HMRC has confirmed its new methodology for calculating advisory electric rates (AERs) for business drivers using EVs.
It told Autocar Business that it will use figures published in the Office for National Statistics (ONS) quarterly index for domestic electricity, which forms part of the Consumer Price Index.
“The methodology used to calculate the Advisory Electric Rates was adjusted to incorporate figures published in the Office for National Statistics quarterly index for domestic electricity,” said an HMRC spokesperson, via email.

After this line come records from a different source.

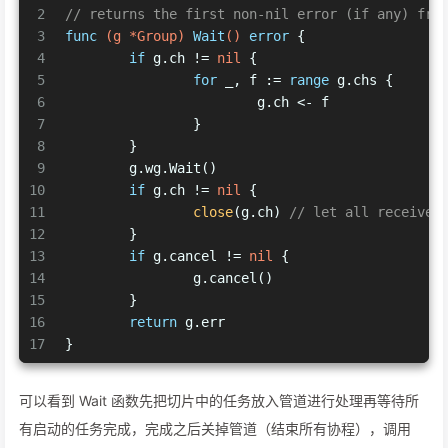
2
// returns the first non-nil error (if any) fro
3
func
(g *Group)
Wait
()
error
 {
4
if
 g.ch != 
nil
 {
5
for
 _, f := 
range
 g.chs {
6
			g.ch <- f
7
		}
8
	}
9
	g.wg.Wait()
10
if
 g.ch != 
nil
 {
11
close
(g.ch) 
// let all receiver
12
	}
13
if
 g.cancel != 
nil
 {
14
		g.cancel()
15
	}
16
return
 g.err
17
}
可以看到 Wait 函数先把切片中的任务放入管道进行处理再等待所
有启动的任务完成，完成之后关掉管道（结束所有协程），调用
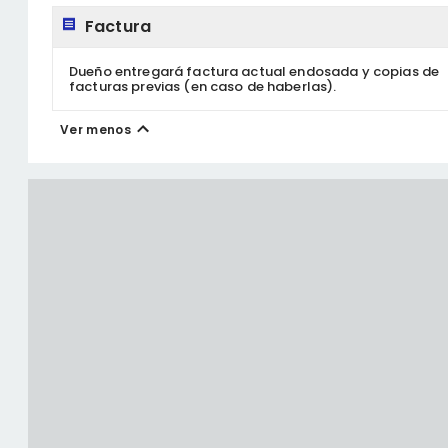
Factura
Dueño entregará factura actual endosada y copias de
facturas previas (en caso de haberlas).
Ver menos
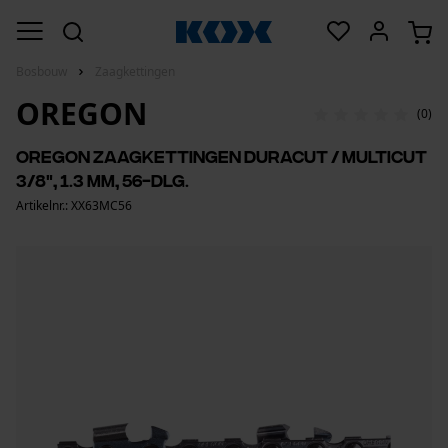
Bosbouw
Zaagkettingen
OREGON
(0)
Oregon zaagkettingen DuraCut / multicut
3/8", 1.3 mm, 56-dlg.
Artikelnr.: XX63MC56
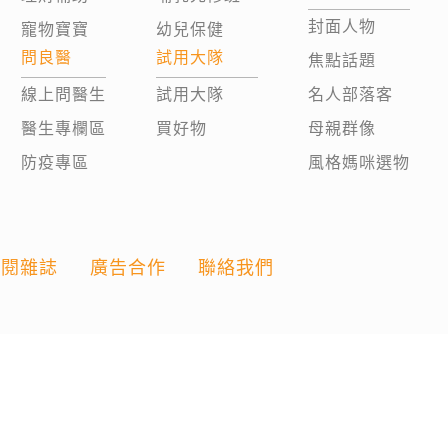
封面人物
寵物寶寶
幼兒保健
問良醫
試用大隊
焦點話題
線上問醫生
試用大隊
名人部落客
醫生專欄區
買好物
母親群像
防疫專區
風格媽咪選物
訂閱雜誌
廣告合作
聯絡我們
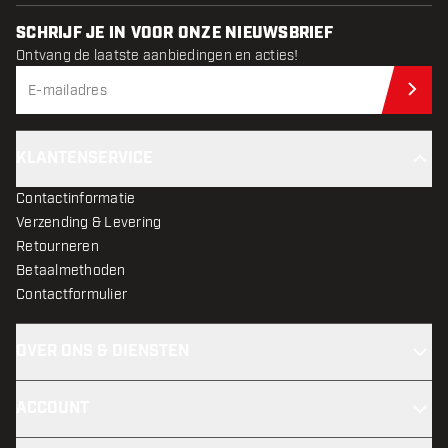
SCHRIJF JE IN VOOR ONZE NIEUWSBRIEF
Ontvang de laatste aanbiedingen en acties!
Schr
KLANTENSERVICE
Contactinformatie
Verzending & Levering
Retourneren
Betaalmethoden
Contactformulier
OVER ONS & DIENSTEN
ACCOUNT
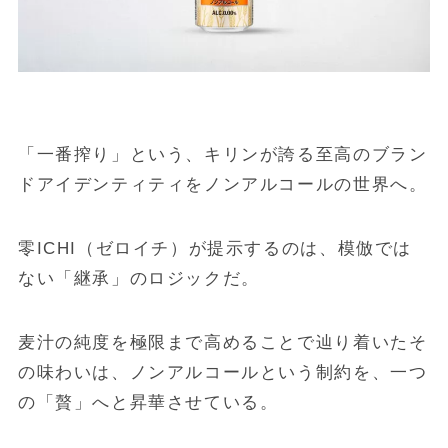
「一番搾り」という、キリンが誇る至高のブラン
ドアイデンティティをノンアルコールの世界へ。
零ICHI（ゼロイチ）が提示するのは、模倣では
ない「継承」のロジックだ。
麦汁の純度を極限まで高めることで辿り着いたそ
の味わいは、ノンアルコールという制約を、一つ
の「贅」へと昇華させている。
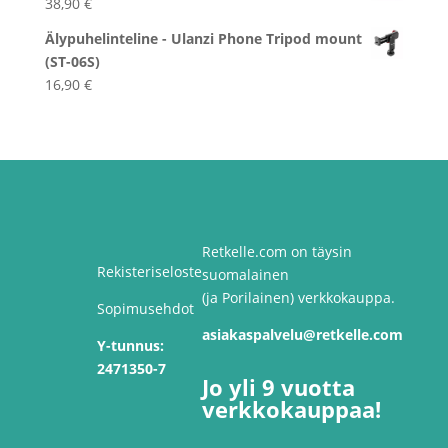
38,90
€
42,90 €
Älypuhelinteline - Ulanzi Phone Tripod mount
(ST-06S)
16,90
€
Retkelle.com on täysin
Rekisteriseloste
suomalainen
(ja Porilainen) verkkokauppa.
Sopimusehdot
asiakaspalvelu@retkelle.com
Y-tunnus:
2471350-7
Jo yli 9 vuotta
verkkokauppaa!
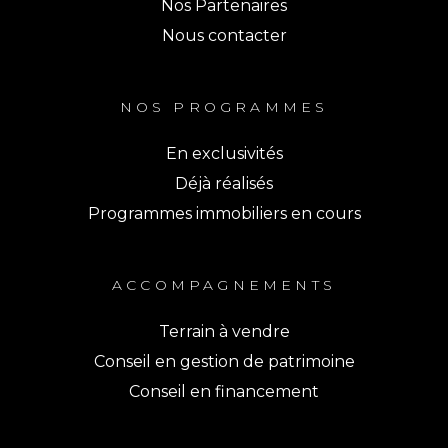
Nos Partenaires
Nous contacter
NOS PROGRAMMES
En exclusivités
Déjà réalisés
Programmes immobiliers en cours
ACCOMPAGNEMENTS
Terrain à vendre
Conseil en gestion de patrimoine
Conseil en financement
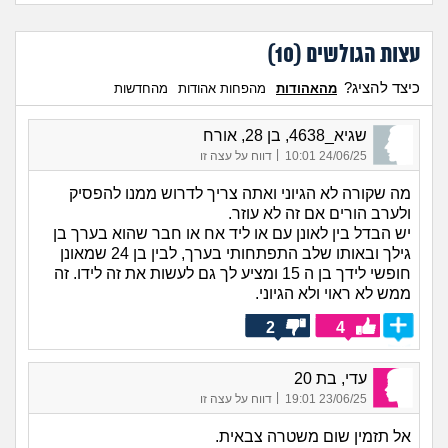
עצות הגולשים (
10
)
כיצד להציג?
מהאהודות
מהפחות אהודות
מהחדשות
שגיא_4638, בן 28, אורח
|
24/06/25 10:01
דווח על עצה זו
מה שקורה לא הגיוני ואתה צריך לדרוש ממנו להפסיק
ולערב הורים אם זה לא עוזר.
יש הבדל בין לאונן עם או ליד אח או חבר שהוא בערך בן
גילך ובאותו שלב התפתחותי בערך, לבין בן 24 שמאונן
חופשי לידך בן ה 15 ומציע לך גם לעשות את זה לידו. זה
ממש לא ראוי ולא הגיוני.
2
4
עדי, בת 20
|
23/06/25 19:01
דווח על עצה זו
אל תזמין שום משטרה צבאית.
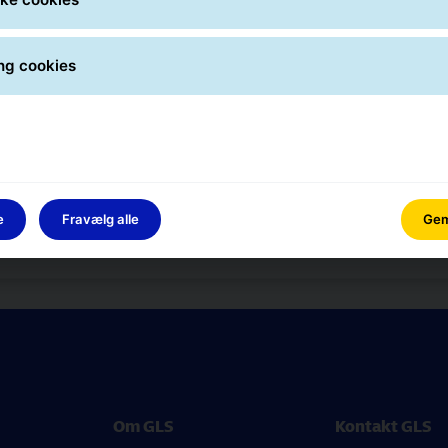
pakken
ng cookies
Fantastiske kolleger. Spænd
fleksible arbejdsforhold.​
Oplev, hvordan det er at arbe
karrieremulighed.
e
Fravælg alle
Gem 
Besøg GLS' karriereside
Om GLS
Kontakt GLS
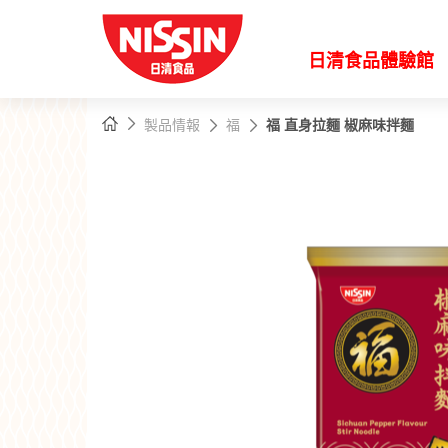
日清食品體驗館
主
主頁
製品情報
福
福 直身拉麵 椒麻味拌麵
內
容
開
始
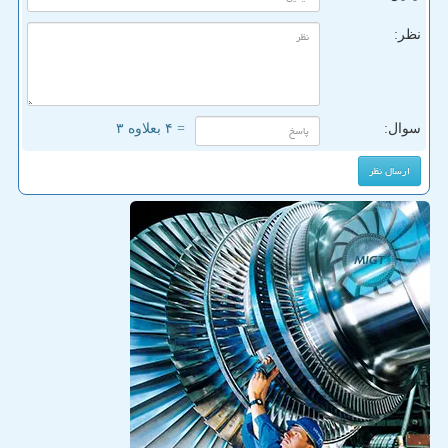
نظر:
سوال:
= ۴ بعلاوه ۳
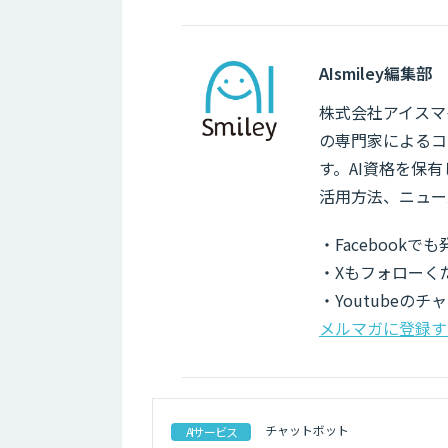
AIsmiley編集部
株式会社アイスマイ
の専門家によるコ
す。AI資格を保
活用方法、ニュー
・Facebook
・Xもフォローく
・Youtubeの
メルマガに登録す
チャットボット
AIサービス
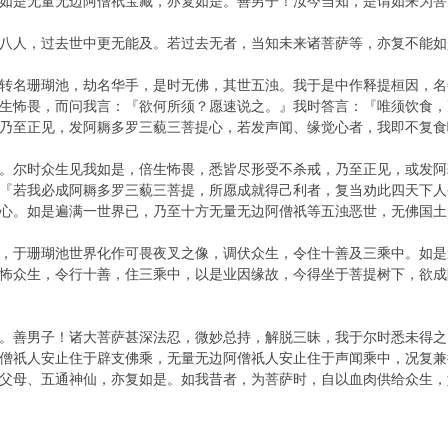
如是无量无边阿僧祇宝藏，亦复如是。善男子！汝今当知，是谓如来为菩
八人，过去世中更无能及。若过去无者，当知未来诸菩萨等，亦复不能如
转名珊瑚池，劫名华手，是时无佛，其世五浊。我于是中作释提桓因，名
生怖畏，而问我言：『欲何所须？愿速说之。』我时答言：『唯须饮食，
乃至正见，发阿耨多罗三藐三菩提心，若发声闻、缘觉心者，我即不复食
。尔时众生见我如是，倍生怖畏，悉皆尽形受不杀戒，乃至正见，或发阿
『若我必成阿耨多罗三藐三菩提，所愿成就得己利者，复当劝此四天下人
心。如是遍满一世界已，乃至十方无量无边阿僧祇等五浊恶世，无佛国土
，于珊瑚池世界化作可畏夜叉之像，调伏众生，令住十善及三乘中。如是
怖众生，令行十善，住三乘中，以是业因缘故，今得坐于菩提树下，欲成
。善男子！诸大菩萨甚深法忍，微妙总持，解脱三昧，我于尔时悉未得之
僧祇人安止住于辟支佛乘，无量无边阿僧祇人安止住于声闻乘中，况复兼
父母、五通神仙，亦复如是。如我昔者，为菩萨时，自以血肉供给众生，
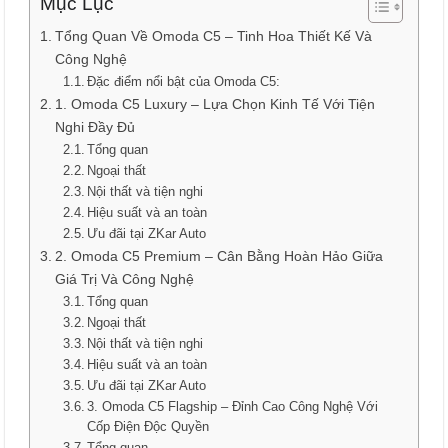
Mục Lục
Tổng Quan Về Omoda C5 – Tinh Hoa Thiết Kế Và
Công Nghệ
Đặc điểm nổi bật của Omoda C5:
1. Omoda C5 Luxury – Lựa Chọn Kinh Tế Với Tiện
Nghi Đầy Đủ
Tổng quan
Ngoại thất
Nội thất và tiện nghi
Hiệu suất và an toàn
Ưu đãi tại ZKar Auto
2. Omoda C5 Premium – Cân Bằng Hoàn Hảo Giữa
Giá Trị Và Công Nghệ
Tổng quan
Ngoại thất
Nội thất và tiện nghi
Hiệu suất và an toàn
Ưu đãi tại ZKar Auto
3. Omoda C5 Flagship – Đỉnh Cao Công Nghệ Với
Cốp Điện Độc Quyền
Tổng quan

Senior members of the fleet industry were unaware of exactly how HMRC would calculate AERs since it moved from annual to quarterly reviews in December 2022. At the time, Paul Hollick, chair of the Association of Fleet Professionals (AFP), said: “We still don’t know where they are going to get their data to do it quarterly.”
Responding to the use of ONS figures, he said he was “pleased that they’re using industry indices” but planned to compare it with the outgoing process to see how much difference it would make.
AERs were introduced in 2018 as a simple way to refund business mileage for electric car drivers – the EV equivalent of advisory fuel rates (AFRs) for petrol and diesel cars. They were previously issued in November and based primarily on data from the Department for Business, Energy and Industrial Strategy (BEIS).
HMRC contacted Autocar Business after this story was originally published, to clarify that it would still use BEIS data as part of the calculation.
“The AER value will continue to be calculated using the figures from BEIS and DfT, but will now be adjusted quarterly using the ONS energy figures.”
HMRC switched to quarterly reviews – in line with AFRs – in December, and increased AERs from five to eight pence per mile. The move followed calls from the fleet industry that rates had not kept pace with rocketing energy prices, as Autocar Business reported in September 2022.